No Place Like Home
Page 7
‘The wee princess is off to the Land of Nod. Sleeping like a baby.’
‘Really?’
‘Nice cup of cocoa and a digestive, and she was out like a light. That’s what Mum always gave us before we went to bed – cup of cocoa and a digestive. And yes, before you ask, she brushed her teeth afterwards.’
Wow. It seemed Fraser had hidden depths.
‘Brilliant, fantastic. You’re obviously a natural.’
‘Aye, don’t be hanging up the frilly apron just yet, Bram! Hey, you enjoy yourselves, right, and don’t worry about us.’
He wasn’t a bad guy, really.
‘Thanks, Fraser. We really appreciate it.’
Back in the bar, Kirsty was lurching around with Mhairi and Isla, out on their own in the middle of the floor, trying to dance to ‘Loch Lomond’ by Runrig, a horrendous – in Bram’s opinion – rock treatment of a lovely traditional Scottish air. Her hair had come out of her braids and she looked like a wild woman, swaying about barefoot, the two barflies hardly believing their luck, eyes out on stalks. Willie the barman, in contrast, was regarding the spectacle with a jaundiced expression.
She was just letting off steam.
She needed to let off steam.
Being back here, being home, would have been hard enough for Kirsty even without all the dramas of the last few days. It wasn’t like this was going to be a regular thing. It wasn’t like she was going to want to meet up with ‘the gang’ and get off-her-face drunk on a regular basis.
Was it?
7
Bram was an early riser, so at least he was up and about when the doorbell rang at 7:10 the next morning. At first he didn’t recognise the diminutive man standing on the verandah dressed in a green knitted hat, red jacket and green trousers, a wicker basket tucked over his arm. He looked like a character in one of the fairy tales Bram used to read to Phoebe, and it took a moment before he recognised Willie the barman.
Willie raised an eyebrow a millimetre. ‘Mushrooms.’
‘Uh–’
‘I thought you wanted some tips on foraging for mushrooms.’
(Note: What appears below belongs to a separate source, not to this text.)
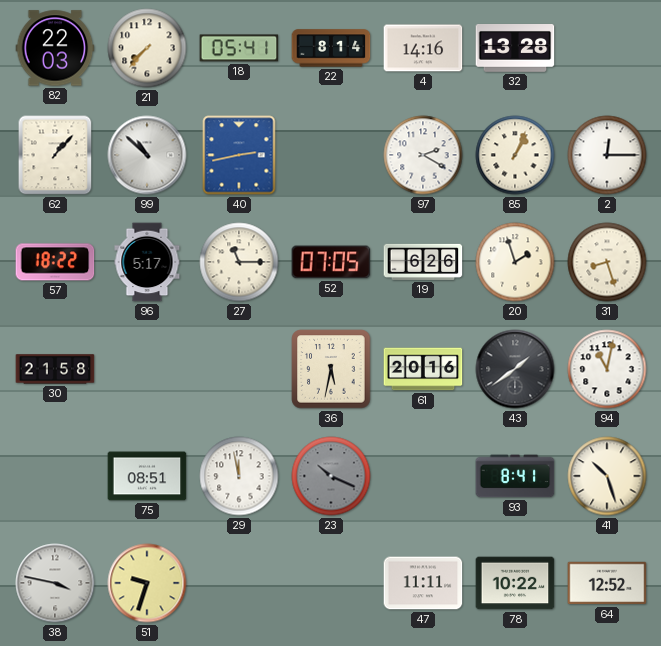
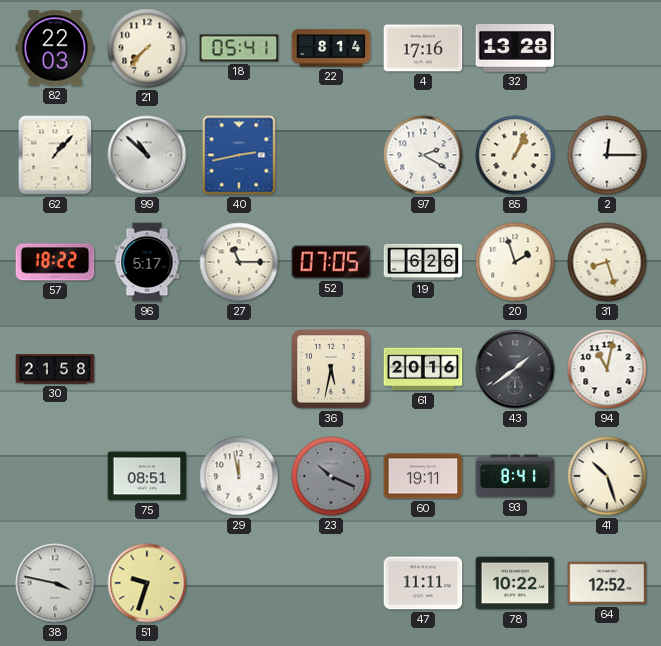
4: 14:16 -> 17:16
60: none -> 19:11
‘Yes! Yes, I did! Come in, Willie, come in. Good of you to call by.’
‘I was coming this way anyway. I’ll not come in.’
‘Okay. Let me just leave a note for the slug-a-beds and get on my boots, and I’ll be right with you.’
Bram wrote a note and left it on the kitchen table, adding ‘Pick-me-up in fridge.’ He didn’t use the words ‘hangover cure’ in case the kids read it.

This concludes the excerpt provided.